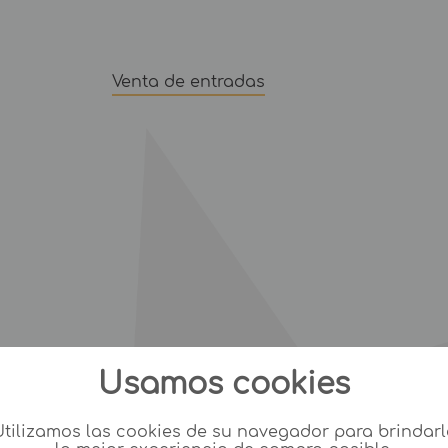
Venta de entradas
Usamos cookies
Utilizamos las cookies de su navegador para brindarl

--

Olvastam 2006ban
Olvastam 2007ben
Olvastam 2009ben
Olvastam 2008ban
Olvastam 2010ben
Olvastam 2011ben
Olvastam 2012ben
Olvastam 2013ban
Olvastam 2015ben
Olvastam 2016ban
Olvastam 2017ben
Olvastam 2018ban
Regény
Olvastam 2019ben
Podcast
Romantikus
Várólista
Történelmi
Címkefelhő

■ Work order
Extract each line from the listing that holds the word "cookies".

■ Reply
Usamos cookies
Utilizamos las cookies de su navegador para brindarl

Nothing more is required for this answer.